Valid arguments that the economy could have been plunged further into recession without the funds allocated for statewide or federal/state shared programs seemed to fall on deaf ears voters. President Obama’s admission prior to the 2010 elections that “there’s no such thing as shovel-ready projects” [45] may be interpreted much more as a brief treatise on the perils of allocating (and tracking) block grants through the labyrinthine federal system than a mea culpa on the ways in which stimulus dollars failed to shore up state and local governments. But his self-criticizing comments did nothing to instill confidence in his signature economic plan. Indubitably, Obama’s remarks solidified for many in the GOP that the stimulus was wasteful and did not have the intended effect of putting people back to work quickly. To the extent that unemployed workers and a more generally disillusioned electorate voted against Democrats in 2010, the data per sefrom Recovery.gov suggest one source of major discontent.

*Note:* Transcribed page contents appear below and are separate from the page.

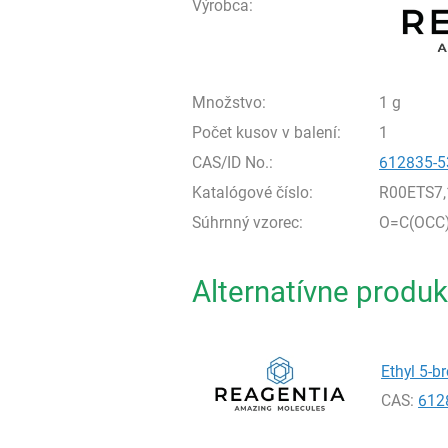
Výrobca:
Množstvo:
1 g
Počet kusov v balení:
1
CAS/ID No.:
612835-5
Katalógové číslo:
R00ETS7,
Súhrnný vzorec:
O=C(OCC
Alternatívne produk
Ethyl 5-b
CAS:
612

Controversies about the stimulus did not preclude President Obama from winning a second term in 2012. Continued GOP control of the House of Representatives, however, assured that another 2009-style fiscal stimulus package was not in the cards for the White House. With interest rates continuing at historically low levels in Obama’s second term, there is still not much room for the Federal Reserve to maneuver on this front. Thus, the Obama economic team has come full circle to re-live the fundamental dilemma it faced at the beginning of the president’s first term. As of late 2013, the Fed’s fourth round of “quantitative easing” to insure a munificent money supply is popular on Wall Street, but this unconventional policy of buying commercial assets and Treasury notes is as controversial as the fiscal stimulus package, and the negative impact on the value of the US dollar has been palpable. With a sluggish economic recovery, a burgeoning federal debt, and gridlock in Washington over budgeting, the question as to which party voters will assign blame or credit for national policy choices, local economic realities, and their individual fortunes is as complex as fiscal federalism itself.
1A correlation matrix of the independent variables in the model show r = .50 or less in all cases.